Per rispondere alla crisi climatica l’UNICEF implora i governi di intraprendere tre azioni:

- Maggiori investimenti su resilienza e adattamento climatico, in grado di mitigare realmente gli effetti di breve e medio periodo;
- Ridurre da subito le emissioni di gas clima alteranti, senza addurre scuse per procrastinare nel tempo la loro adozione;
- Includere da subito i giovani nella partecipazione alle scelte che riguarderanno prevalentemente la loro vita, per incrementare consapevolezza e comprensione dell’importanza delle loro azioni di cittadinanza attiva.

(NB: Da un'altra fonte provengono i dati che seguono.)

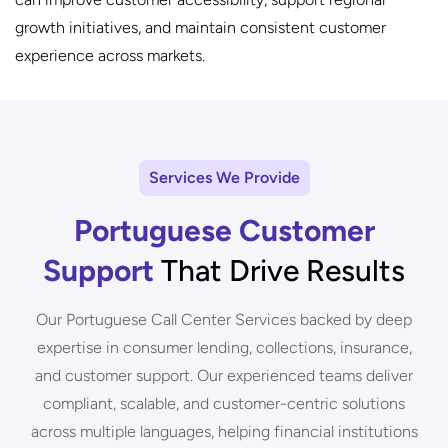
growth initiatives, and maintain consistent customer
experience across markets.
Services We Provide
Portuguese Customer
Support
That Drive Results
Our Portuguese Call Center Services backed by deep
expertise in consumer lending, collections, insurance,
and customer support. Our experienced teams deliver
compliant, scalable, and customer-centric solutions
across multiple languages, helping financial institutions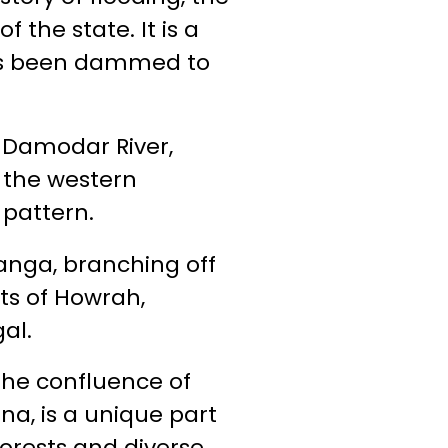
the state. It is a
has been dammed to
e Damodar River,
 the western
 pattern.
anga, branching off
cts of Howrah,
al.
the confluence of
a, is a unique part
forests and diverse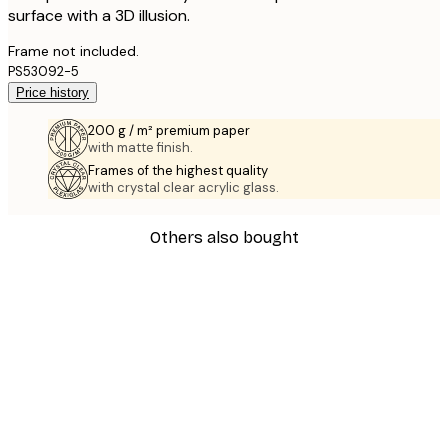
surface with a 3D illusion.
Frame not included.
PS53092-5
Price history
200 g / m² premium paper
with matte finish.
Frames of the highest quality
with crystal clear acrylic glass.
Others also bought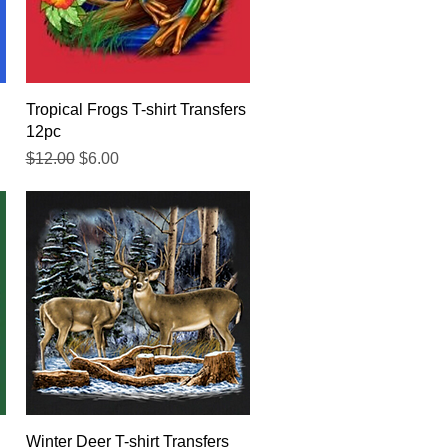
Quick View
Tropical Frogs T-shirt Transfers
12pc
Regular Price
Sale Price
$12.00
$6.00
Quick View
Winter Deer T-shirt Transfers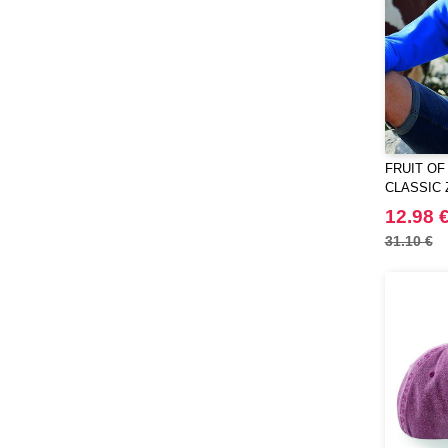
Roly
(51)
Russell
(15)
Russell Collection
(2)
SF Men
(12)
SF Women
(1)
Skinnifit
(11)
FRUIT OF
Spiro
CLASSIC 
(8)
Starworld
12.98 
(10)
Stedman
31.10 €
(32)
Stormtech
(42)
THE ONE TOWELLING
(34)
TIGER
(11)
Tee Jays
(96)
Tombo
(13)
Towel city
(14)
VELILLA
(72)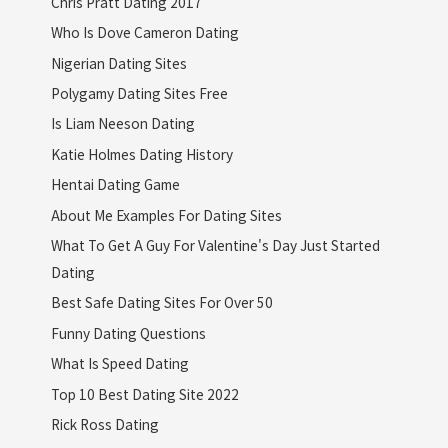
Chris Pratt Dating 2017
Who Is Dove Cameron Dating
Nigerian Dating Sites
Polygamy Dating Sites Free
Is Liam Neeson Dating
Katie Holmes Dating History
Hentai Dating Game
About Me Examples For Dating Sites
What To Get A Guy For Valentine's Day Just Started
Dating
Best Safe Dating Sites For Over 50
Funny Dating Questions
What Is Speed Dating
Top 10 Best Dating Site 2022
Rick Ross Dating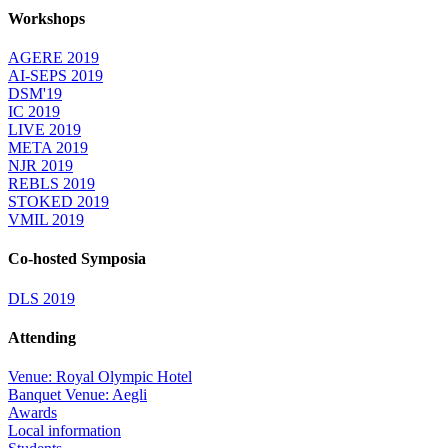
Workshops
AGERE 2019
AI-SEPS 2019
DSM'19
IC 2019
LIVE 2019
META 2019
NJR 2019
REBLS 2019
STOKED 2019
VMIL 2019
Co-hosted Symposia
DLS 2019
Attending
Venue: Royal Olympic Hotel
Banquet Venue: Aegli
Awards
Local information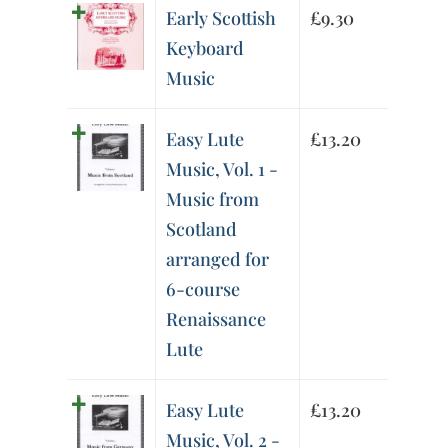
Early Scottish
£
9.30
Keyboard
Music
Easy Lute
£
13.20
Music, Vol. 1 -
Music from
Scotland
arranged for
6-course
Renaissance
Lute
Easy Lute
£
13.20
Music, Vol. 2 -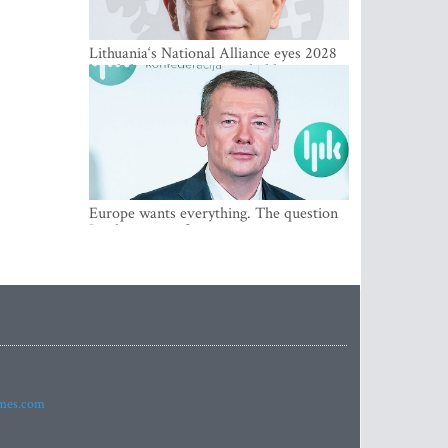
Lithuania‘s National Alliance eyes 2028
breakthrough as support holds at 4–5
percent
Europe wants everything. The question
Is what comes first
imes.com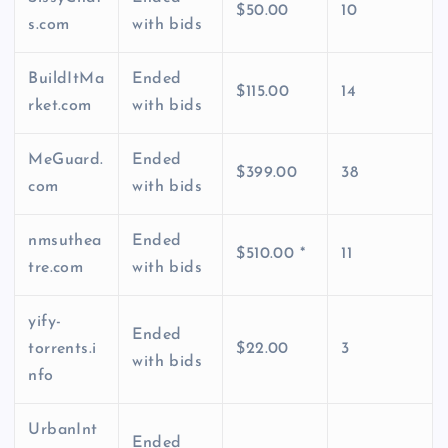
$50.00
10
s.com
with bids
BuildItMa
Ended
$115.00
14
rket.com
with bids
MeGuard.
Ended
$399.00
38
com
with bids
nmsuthea
Ended
$510.00 *
11
tre.com
with bids
yify-
Ended
torrents.i
$22.00
3
with bids
nfo
UrbanInt
Ended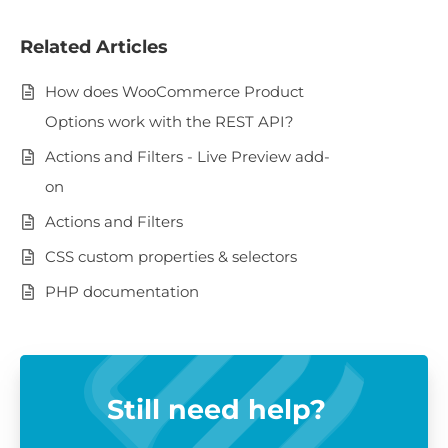
Related Articles
How does WooCommerce Product
Options work with the REST API?
Actions and Filters - Live Preview add-
on
Actions and Filters
CSS custom properties & selectors
PHP documentation
Still need help?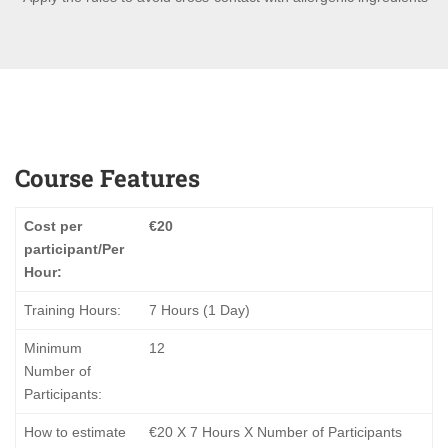
Course Features
Cost per
€20
participant/Per
Hour:
Training Hours:
7 Hours (1 Day)
Minimum
12
Number of
Participants:
How to estimate
€20 Χ 7 Hours X Number of Participants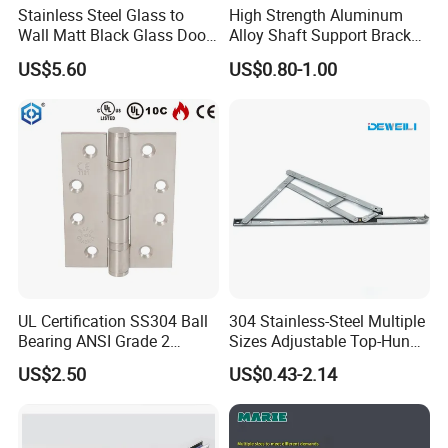
Stainless Steel Glass to
High Strength Aluminum
Wall Matt Black Glass Door
Alloy Shaft Support Bracket
Pivot Shower Hinge
for Automotive Axles
US$5.60
US$0.80-1.00
Bracket
UL Certification SS304 Ball
304 Stainless-Steel Multiple
Bearing ANSI Grade 2
Sizes Adjustable Top-Hung
Stainless Steel Door Hinge
Window Hinge Support
US$2.50
US$0.43-2.14
Friction Stay Hardware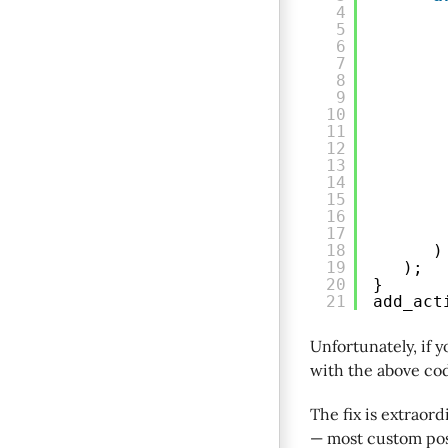
4
5
6
7
8
9
10
11
12
13
14
15
16
17
18
)
19
);
20
}
21
add_act
Unfortunately, if 
with the above co
The fix is extraord
— most custom post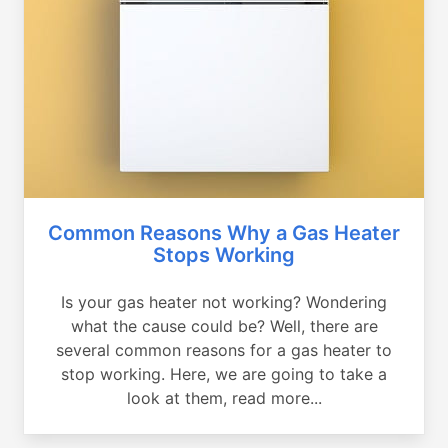
Common Reasons Why a Gas Heater
Stops Working
Is your gas heater not working? Wondering
what the cause could be? Well, there are
several common reasons for a gas heater to
stop working. Here, we are going to take a
look at them, read more...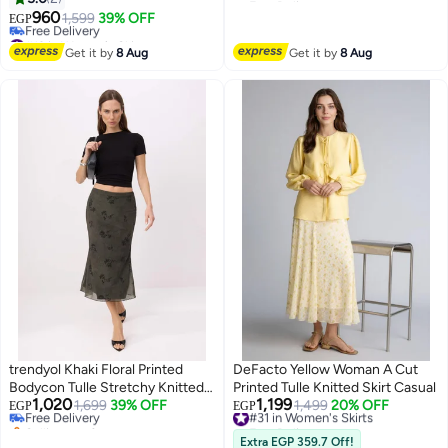
#39 in Women's Skirts
960
1,599
39% OFF
EGP
#13 in Women's Skirts
Lowest price in 30 days
Get it by
8 Aug
Get it by
8 Aug
Free Delivery
#13 in Women's Skirts
trendyol Khaki Floral Printed
DeFacto Yellow Woman A Cut
#37 in Women's Skirts
Bodycon Tulle Stretchy Knitted
Printed Tulle Knitted Skirt Casual
Lowest price in 30 days
1,020
1,199
Skirt
Free Delivery
1,699
39% OFF
#31 in Women's Skirts
1,499
20% OFF
EGP
EGP
Selling out fast
Free Delivery
10+ sold recently
#31 in Women's Skirts
Extra EGP 359.7 Off!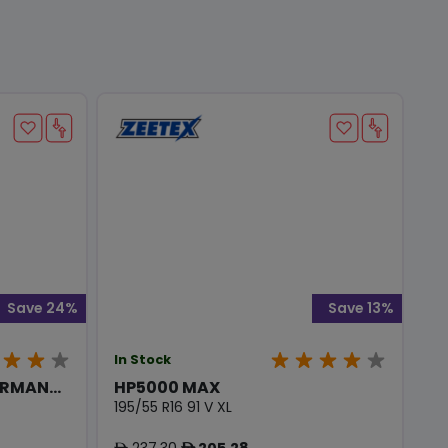
Save 24%
Save 13%
In Stock
RMAN...
HP5000 MAX
195/55 R16 91 V XL
237.30
205.28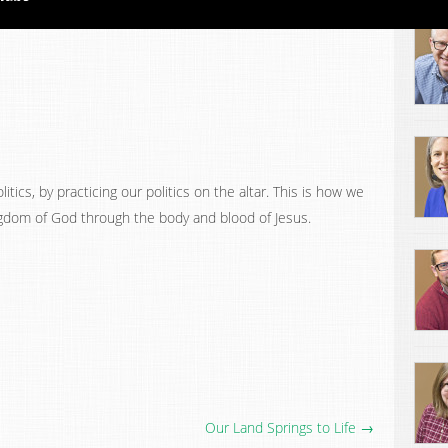
itics, by practicing our politics on the altar. This is how we
gdom of God through the body and blood of Jesus.
Our Land Springs to Life →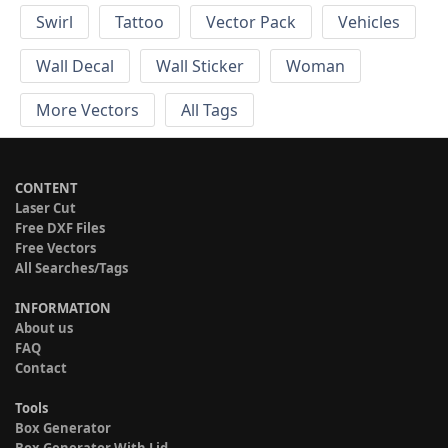
Swirl
Tattoo
Vector Pack
Vehicles
Wall Decal
Wall Sticker
Woman
More Vectors
All Tags
CONTENT
Laser Cut
Free DXF Files
Free Vectors
All Searches/Tags
INFORMATION
About us
FAQ
Contact
Tools
Box Generator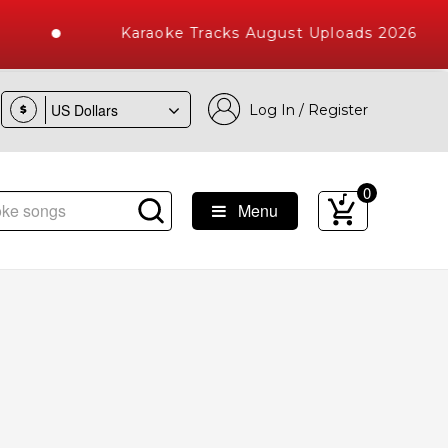
Karaoke Tracks August Uploads 2026
Log In / Register
$
0
Menu
aoke Songs with 10000+ High Quality Tracks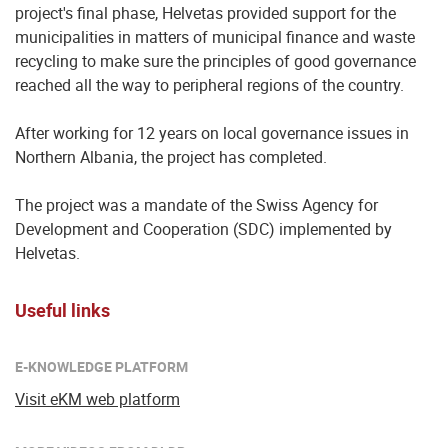
project's final phase, Helvetas provided support for the
municipalities in matters of municipal finance and waste
recycling to make sure the principles of good governance
reached all the way to peripheral regions of the country.
After working for 12 years on local governance issues in
Northern Albania, the project has completed.
The project was a mandate of the Swiss Agency for
Development and Cooperation (SDC) implemented by
Helvetas.
Useful links
E-KNOWLEDGE PLATFORM
Visit eKM web platform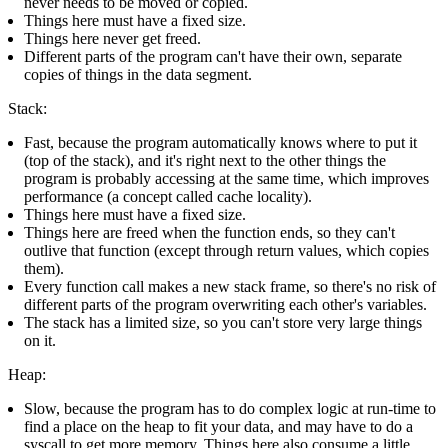
never needs to be moved or copied.
Things here must have a fixed size.
Things here never get freed.
Different parts of the program can't have their own, separate
copies of things in the data segment.
Stack:
Fast, because the program automatically knows where to put it
(top of the stack), and it's right next to the other things the
program is probably accessing at the same time, which improves
performance (a concept called cache locality).
Things here must have a fixed size.
Things here are freed when the function ends, so they can't
outlive that function (except through return values, which copies
them).
Every function call makes a new stack frame, so there's no risk of
different parts of the program overwriting each other's variables.
The stack has a limited size, so you can't store very large things
on it.
Heap:
Slow, because the program has to do complex logic at run-time to
find a place on the heap to fit your data, and may have to do a
syscall to get more memory. Things here also consume a little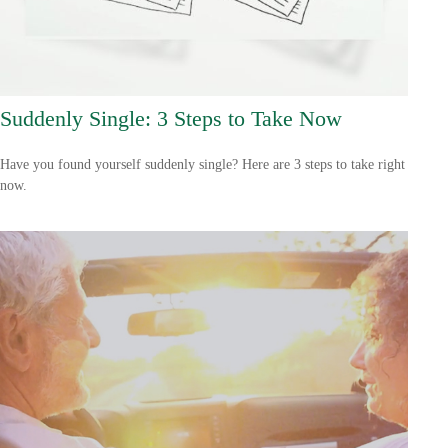
Suddenly Single: 3 Steps to Take Now
Have you found yourself suddenly single? Here are 3 steps to take right
now.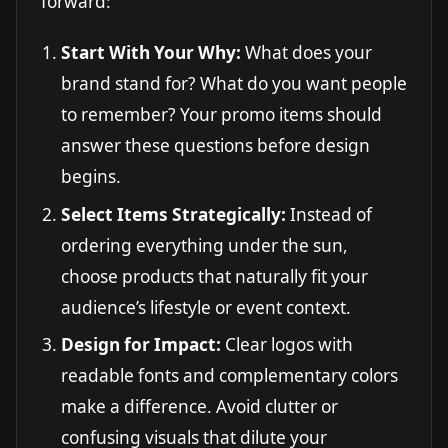
forward:
Start With Your Why:
What does your
brand stand for? What do you want people
to remember? Your promo items should
answer these questions before design
begins.
Select Items Strategically:
Instead of
ordering everything under the sun,
choose products that naturally fit your
audience’s lifestyle or event context.
Design for Impact:
Clear logos with
readable fonts and complementary colors
make a difference. Avoid clutter or
confusing visuals that dilute your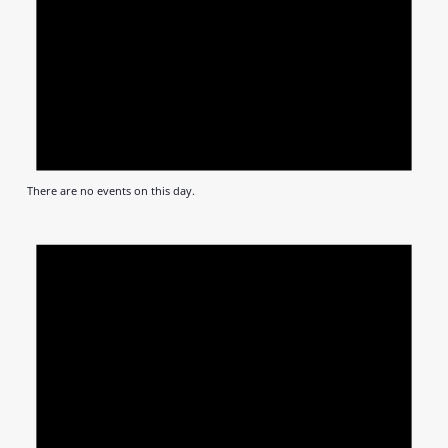
There are no events on this day.
Notic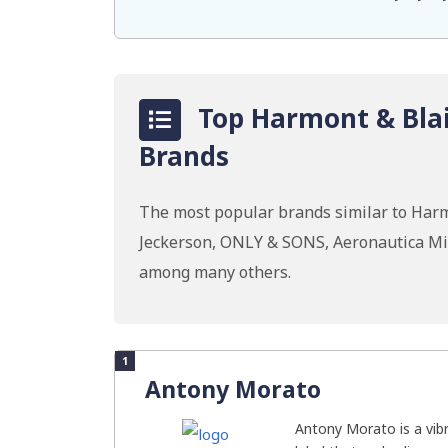
Top Harmont & Blai
Brands
The most popular brands similar to Harm
Jeckerson, ONLY & SONS, Aeronautica Mili
among many others.
1
Antony Morato
Antony Morato is a vib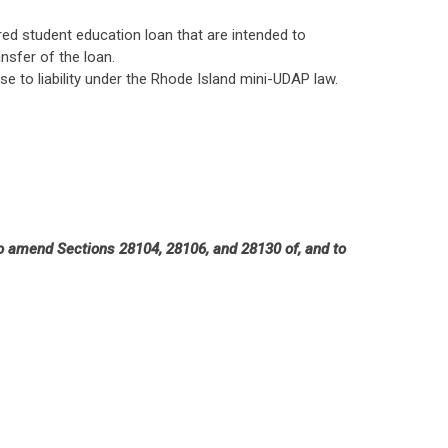
red student education loan that are intended to
nsfer of the loan.
e to liability under the Rhode Island mini-UDAP law.
 to amend Sections 28104, 28106, and 28130 of, and to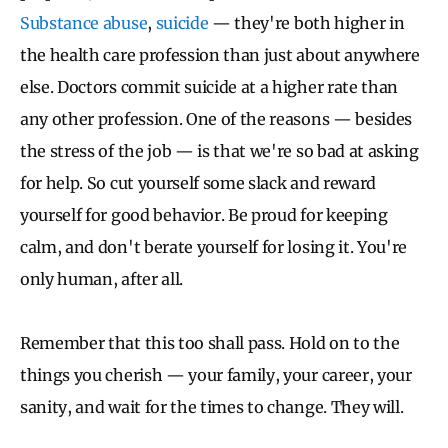
Substance abuse
,
suicide
— they're both higher in
the health care profession than just about anywhere
else. Doctors commit suicide at a higher rate than
any other profession. One of the reasons — besides
the stress of the job — is that we're so bad at asking
for help. So cut yourself some slack and reward
yourself for good behavior. Be proud for keeping
calm, and don't berate yourself for losing it. You're
only human, after all.
Remember that this too shall pass. Hold on to the
things you cherish — your family, your career, your
sanity, and wait for the times to change. They will.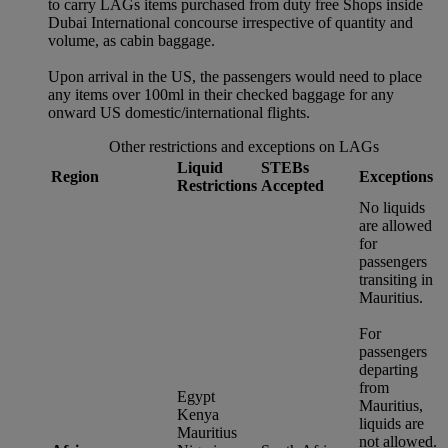
to carry LAGs items purchased from duty free Shops inside
Dubai International concourse irrespective of quantity and
volume, as cabin baggage.
Upon arrival in the US, the passengers would need to place
any items over 100ml in their checked baggage for any
onward US domestic/international flights.
Other restrictions and exceptions on LAGs
Liquid
STEBs
Region
Exceptions
Restrictions
Accepted
No liquids
are allowed
for
passengers
transiting in
Mauritius.
For
passengers
departing
from
Egypt
Mauritius,
Kenya
liquids are
Mauritius
not allowed.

Non è più tempo di dilazioni, non è più tempo di rimandare le azioni concrete con il solo scopo di difendere l’economia: i costi che deriveranno dall’inazione, già in un brevissimo futuro, saranno molto più alti di quelli che potremmo essere costretti ad affrontare oggi. Rimandare azioni concrete e decisioni immediate avrà come effetto soltanto quello di rendere sempre più difficile la reale mitigazione dei danni ambientali che abbiamo provocato. La comunità internazionale deve usare le discussioni che si stanno facendo ora alla COP26 per trasformare le parole in azioni concrete, veloci e effettive. Gli Stati devono creare comunità più sicure per i bambini colpiti ora, subito, e concordare un percorso per prevenire, ovunque, i peggiori impatti del cambiamento climatico per la comunità umana. Un dovere al quale non è più possibile sottrarsi.